The assumption in all my theatre courses is that the text of a play is not just what is written on the page but that text in performance, delivered by actors before an audience. This means the play’s text also includes gestures, movement, blocking (the stage picture), and sub-text (what the character is saying inwardly, beneath the lines delivered onstage, as well as the “history” for that character invented by the actor). In the theatre, we would further supplement this text with lighting, sound, set, costumes, props, and make-up. To be sure, one can approach a play in a thousand ways-as literature, as a repository for the thinking of an age, as the springboard for political or cultural issues. But, since I work both on campus and in the theatre, as an actor and director, and since the theatre itself is a unique medium with its own aesthetic principles, I approach the plays, with my students, and as a fellow “student,” as something meant to be performed by an actor and ratified by an audience. In my courses each student has a scene partner with whom he or she stages several scenes each semester.
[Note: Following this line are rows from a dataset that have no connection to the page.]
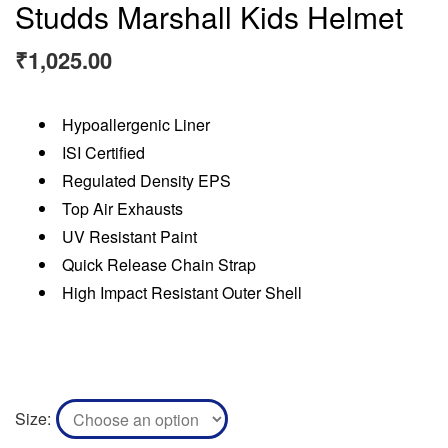
Studds Marshall Kids Helmet
₹
1,025.00
Hypoallergenic Liner
ISI Certified
Regulated Density EPS
Top Air Exhausts
UV Resistant Paint
Quick Release Chain Strap
High Impact Resistant Outer Shell
Size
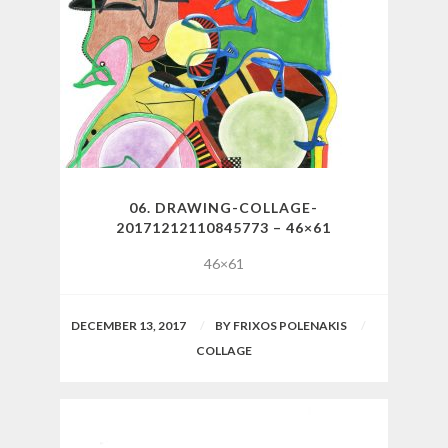
06. DRAWING-COLLAGE-
20171212110845773 – 46×61
46×61
DECEMBER 13, 2017
BY
FRIXOS POLENAKIS
COLLAGE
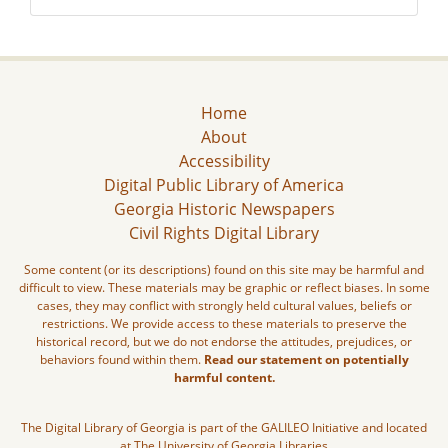
Home
About
Accessibility
Digital Public Library of America
Georgia Historic Newspapers
Civil Rights Digital Library
Some content (or its descriptions) found on this site may be harmful and
difficult to view. These materials may be graphic or reflect biases. In some
cases, they may conflict with strongly held cultural values, beliefs or
restrictions. We provide access to these materials to preserve the
historical record, but we do not endorse the attitudes, prejudices, or
behaviors found within them.
Read our statement on potentially
harmful content.
The Digital Library of Georgia is part of the GALILEO Initiative and located
at The University of Georgia Libraries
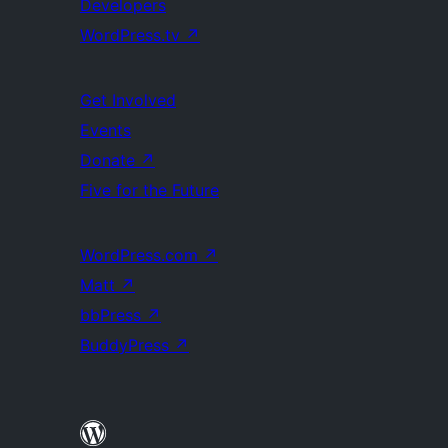
Developers
WordPress.tv
↗
Get Involved
Events
Donate
↗
Five for the Future
WordPress.com
↗
Matt
↗
bbPress
↗
BuddyPress
↗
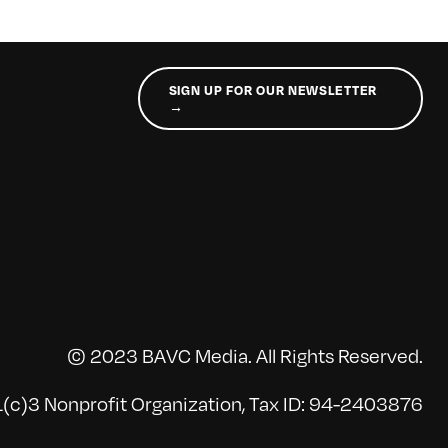
SIGN UP FOR OUR NEWSLETTER
→
© 2023 BAVC Media. All Rights Reserved.
(c)3 Nonprofit Organization, Tax ID: 94-2403876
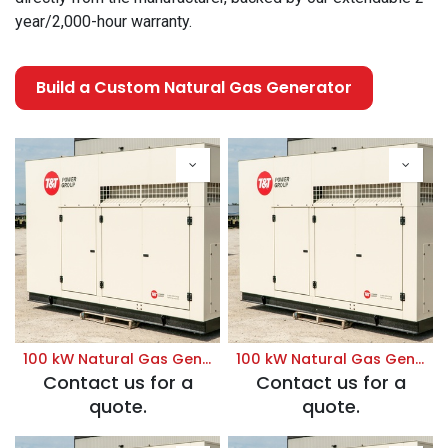
year/2,000-hour warranty.
Build a Custom Natural Gas Generator
100 kW Natural Gas Generator | Prime 120/208V
100 kW Natural Gas Generator | Prime 120/240V
Contact us for a
Contact us for a
quote.
quote.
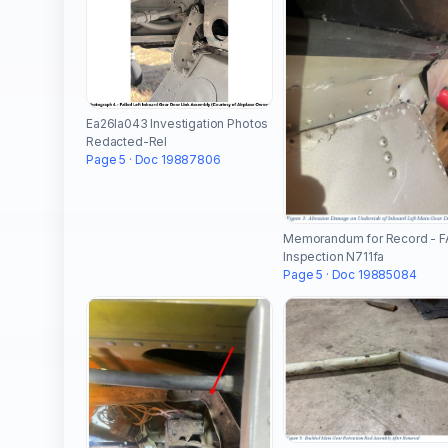
Ea26la043 Investigation Photos
Redacted-Rel
Page 5 · Doc 19887806
Memorandum for Record - F
Inspection N711fa
Page 5 · Doc 19885084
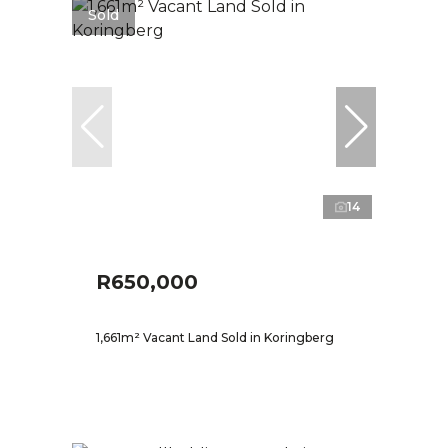
Sold
14
R650,000
1,661m² Vacant Land Sold in Koringberg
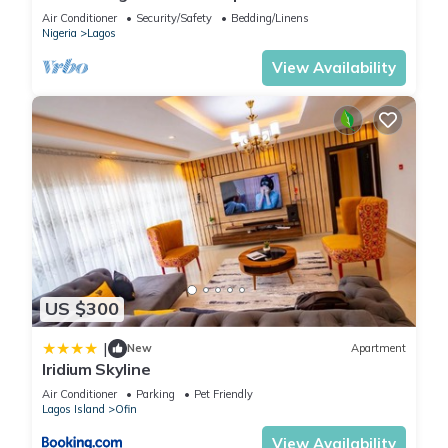
of Victoria Island
Air Conditioner
Security/Safety
Bedding/Linens
Nigeria
Lagos
View Availability
US $300
|
New
Apartment
Iridium Skyline
Air Conditioner
Parking
Pet Friendly
Lagos Island
Ofin
View Availability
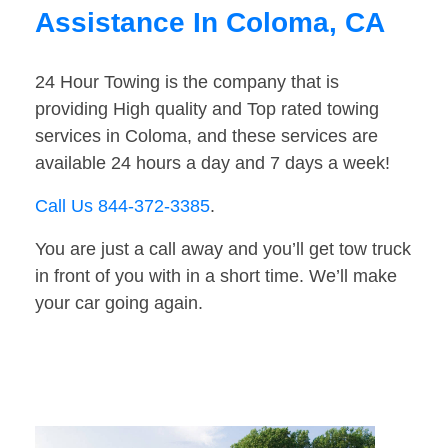
Assistance In Coloma, CA
24 Hour Towing is the company that is
providing High quality and Top rated towing
services in Coloma, and these services are
available 24 hours a day and 7 days a week!
Call Us 844-372-3385
.
You are just a call away and you’ll get tow truck
in front of you with in a short time. We’ll make
your car going again.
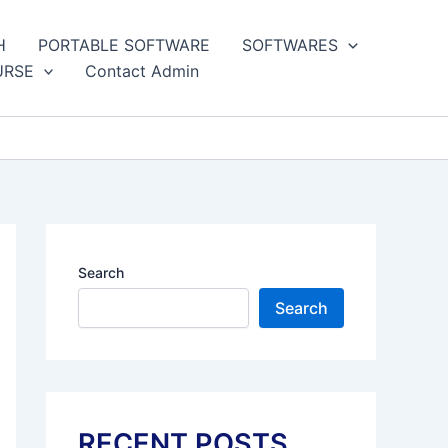
H
PORTABLE SOFTWARE
SOFTWARES
URSE
Contact Admin
Search
Search
RECENT POSTS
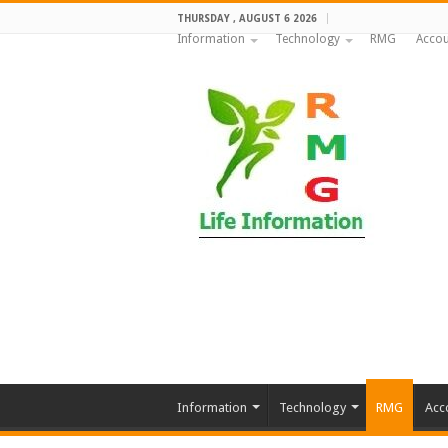
THURSDAY , AUGUST 6 2026
Information
Technology
RMG
Accou
Information
Technology
RMG
Acc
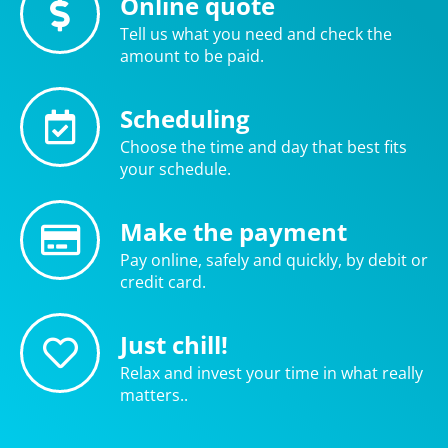
Online quote
Tell us what you need and check the
amount to be paid.
Scheduling
Choose the time and day that best fits
your schedule.
Make the payment
Pay online, safely and quickly, by debit or
credit card.
Just chill!
Relax and invest your time in what really
matters..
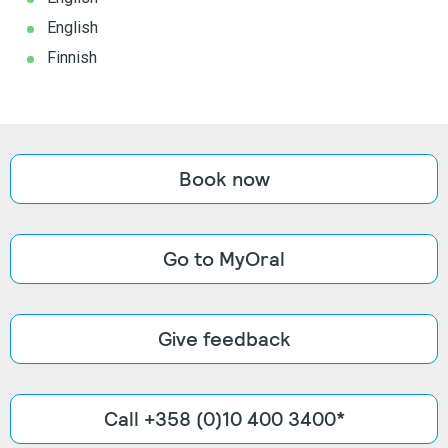
English
Finnish
Book now
Go to MyOral
Give feedback
Call +358 (0)10 400 3400*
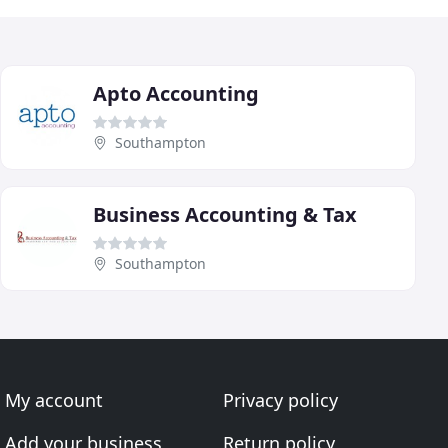
Apto Accounting
Southampton
Business Accounting & Tax
Southampton
My account
Privacy policy
Add your business
Return policy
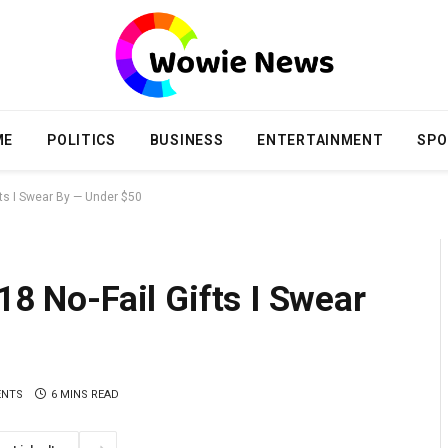
ME
POLITICS
BUSINESS
ENTERTAINMENT
SPO
ifts I Swear By — Under $50
18 No-Fail Gifts I Swear
ENTS
6 MINS READ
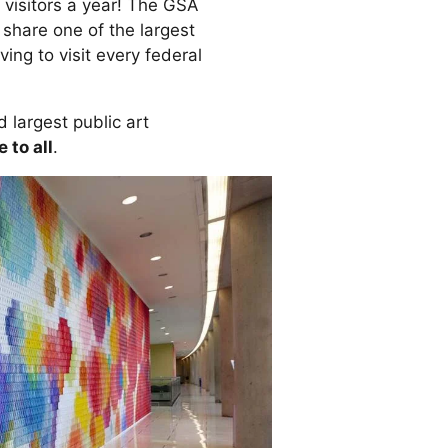
 visitors a year! The GSA
share one of the largest
ing to visit every federal
 largest public art
 to all
.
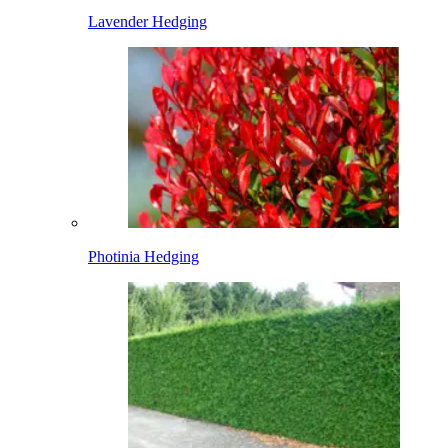
Lavender Hedging
Photinia Hedging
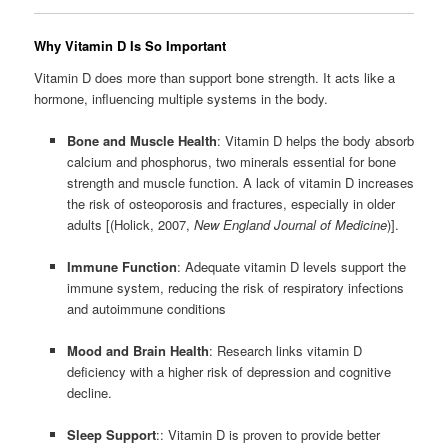
Why Vitamin D Is So Important
Vitamin D does more than support bone strength. It acts like a
hormone, influencing multiple systems in the body.
Bone and Muscle Health
: Vitamin D helps the body absorb
calcium and phosphorus, two minerals essential for bone
strength and muscle function. A lack of vitamin D increases
the risk of osteoporosis and fractures, especially in older
adults [(Holick, 2007,
New England Journal of Medicine
)].
Immune Function
: Adequate vitamin D levels support the
immune system, reducing the risk of respiratory infections
and autoimmune conditions
Mood and Brain Health
: Research links vitamin D
deficiency with a higher risk of depression and cognitive
decline.
Sleep Support
:: Vitamin D is proven to provide better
Once performed, the class and I, as co-directors, “work” that scene with the two actors, trying out options, rehearsing it. This is a challenge, to be sure, but students, no matter what their background, should have no anxiety about doing things this way for, historically in my courses, Mechanical Engineering majors have done no worse than Theatre students who have done no better than those working in English or Anthropology. The emphasis, therefore, is on learning by doing, and I judge student work by intent, what goes into the performance – not by finesse. If there is finesse, that is considered a bonus.
Besides their work in other media, we will focus on Beckett’s Waiting for Godot, Stoppard’s Rosencrantz and Guildenstern Are Dead, Pinter’s Old Times and No Man’s Land, and Shepard’s True West and Curse of the Starving Class. There is a major course paper assessing your work as actor and using your own performance as the subject. Students will also see two productions at the Acrosstown Repertory Theatre – An Evening with Tom Stoppard and An Evening with Harold Pinter.
ENG 2935
Honors: American Sci-Fi
Objectives:
- To survey twentieth-century American science-fiction (SF) literature and film.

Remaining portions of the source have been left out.